Q&A: CVA and stroke related to encephalopathy
Q: Often, we get caught up on some clinical indicators that potentially introduce encephalopathy, for example, if patient has vascular dementia or other structural issues that might contribute to encephalopathy. Can you help provide some guidance here?
A: This is a very debatable topic in our field and I’m glad to have the opportunity to address it. As of right now there is a Coding Clinic, Second Quarter, 2017, which states that with a cerebrovascular accident (CVA) (and they were really talking about lacunar infarcts) you can code encephalopathy.
However, this is one where I recommend that you proceed with caution as we/I err on the side of being conservative.
As long as you have a dementia baseline and you have a source for the encephalopathy process, such as an infection, and that source is being treated, and the patient returns back to their dementia baseline, you code both diagnoses as long as the documentation clinically supports both.
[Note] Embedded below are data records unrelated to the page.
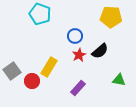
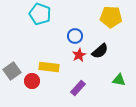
yellow rectangle: rotated 66 degrees clockwise
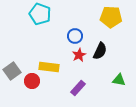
black semicircle: rotated 24 degrees counterclockwise
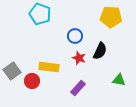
red star: moved 3 px down; rotated 24 degrees counterclockwise
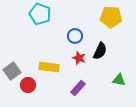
red circle: moved 4 px left, 4 px down
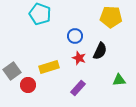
yellow rectangle: rotated 24 degrees counterclockwise
green triangle: rotated 16 degrees counterclockwise
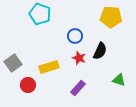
gray square: moved 1 px right, 8 px up
green triangle: rotated 24 degrees clockwise
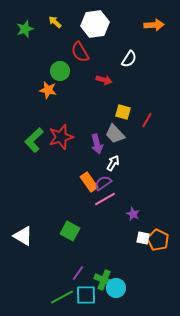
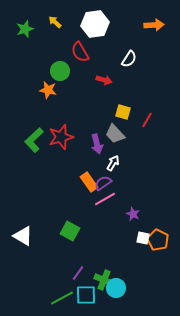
green line: moved 1 px down
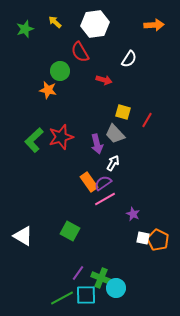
green cross: moved 3 px left, 2 px up
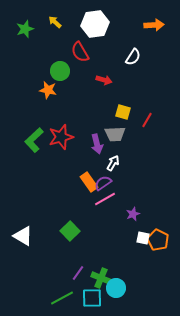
white semicircle: moved 4 px right, 2 px up
gray trapezoid: rotated 50 degrees counterclockwise
purple star: rotated 24 degrees clockwise
green square: rotated 18 degrees clockwise
cyan square: moved 6 px right, 3 px down
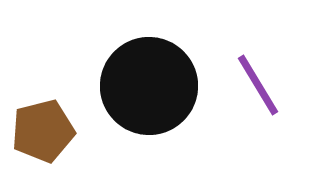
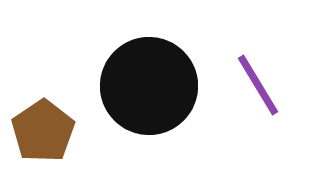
brown pentagon: rotated 20 degrees counterclockwise
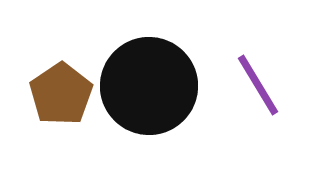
brown pentagon: moved 18 px right, 37 px up
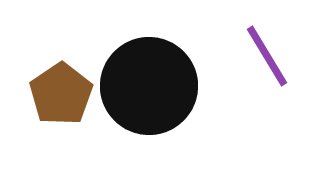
purple line: moved 9 px right, 29 px up
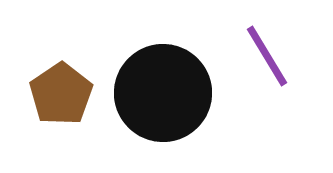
black circle: moved 14 px right, 7 px down
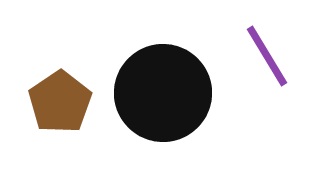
brown pentagon: moved 1 px left, 8 px down
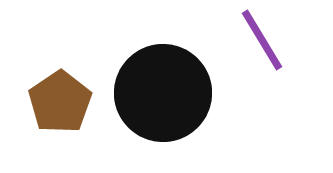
purple line: moved 5 px left, 16 px up
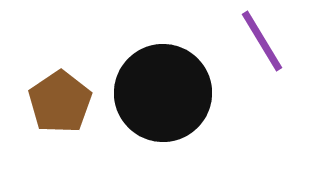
purple line: moved 1 px down
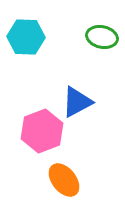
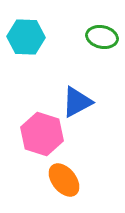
pink hexagon: moved 3 px down; rotated 21 degrees counterclockwise
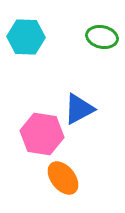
blue triangle: moved 2 px right, 7 px down
pink hexagon: rotated 9 degrees counterclockwise
orange ellipse: moved 1 px left, 2 px up
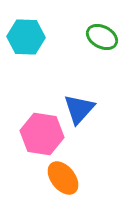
green ellipse: rotated 16 degrees clockwise
blue triangle: rotated 20 degrees counterclockwise
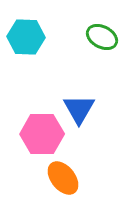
blue triangle: rotated 12 degrees counterclockwise
pink hexagon: rotated 9 degrees counterclockwise
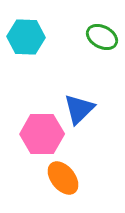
blue triangle: rotated 16 degrees clockwise
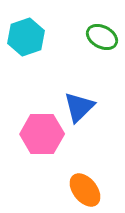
cyan hexagon: rotated 21 degrees counterclockwise
blue triangle: moved 2 px up
orange ellipse: moved 22 px right, 12 px down
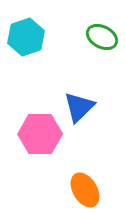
pink hexagon: moved 2 px left
orange ellipse: rotated 8 degrees clockwise
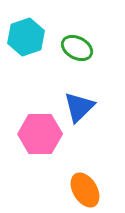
green ellipse: moved 25 px left, 11 px down
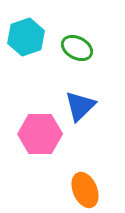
blue triangle: moved 1 px right, 1 px up
orange ellipse: rotated 8 degrees clockwise
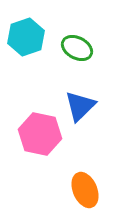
pink hexagon: rotated 12 degrees clockwise
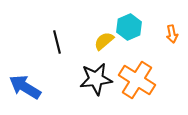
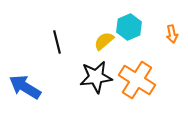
black star: moved 2 px up
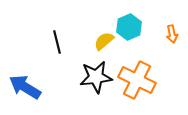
orange cross: rotated 6 degrees counterclockwise
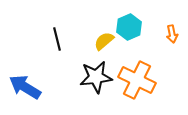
black line: moved 3 px up
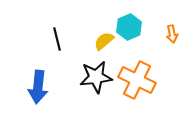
blue arrow: moved 13 px right; rotated 116 degrees counterclockwise
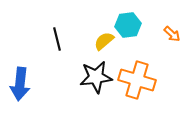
cyan hexagon: moved 1 px left, 2 px up; rotated 15 degrees clockwise
orange arrow: rotated 36 degrees counterclockwise
orange cross: rotated 9 degrees counterclockwise
blue arrow: moved 18 px left, 3 px up
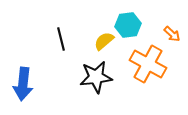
black line: moved 4 px right
orange cross: moved 11 px right, 16 px up; rotated 12 degrees clockwise
blue arrow: moved 3 px right
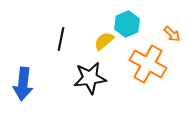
cyan hexagon: moved 1 px left, 1 px up; rotated 15 degrees counterclockwise
black line: rotated 25 degrees clockwise
black star: moved 6 px left, 1 px down
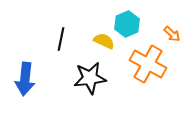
yellow semicircle: rotated 65 degrees clockwise
blue arrow: moved 2 px right, 5 px up
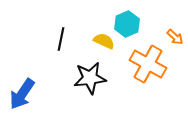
orange arrow: moved 3 px right, 3 px down
blue arrow: moved 3 px left, 15 px down; rotated 28 degrees clockwise
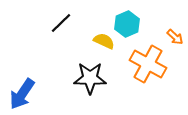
black line: moved 16 px up; rotated 35 degrees clockwise
black star: rotated 8 degrees clockwise
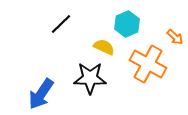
black line: moved 1 px down
yellow semicircle: moved 6 px down
blue arrow: moved 19 px right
In the case of encephalopathy superimposed on dementia, the provider’s documentation must be crystal clear with a well-documented baseline.
CDI professionals might try to word a query as “encephalopathy superimposed on [type of] dementia,” and whether it was resolved or not. Again, in the clinical indicators, make sure to include the signs of the mental alteration with the baseline and the return to the patient’s baseline. If you do not have a baseline for the dementia, it will be hard to prove the encephalopathic process exists.
Editor’s note: Dawn R. Valdez, RN, LNC, CDIP, CCDS, CDI manager of education at Ardent Health Services in Nashville, Tennessee, answered this question during the August 7, “ACDIS Conference: Clinical and Coding Highlights” webinar series. Contact her at Dawn.Valdez@ardenthealth.com.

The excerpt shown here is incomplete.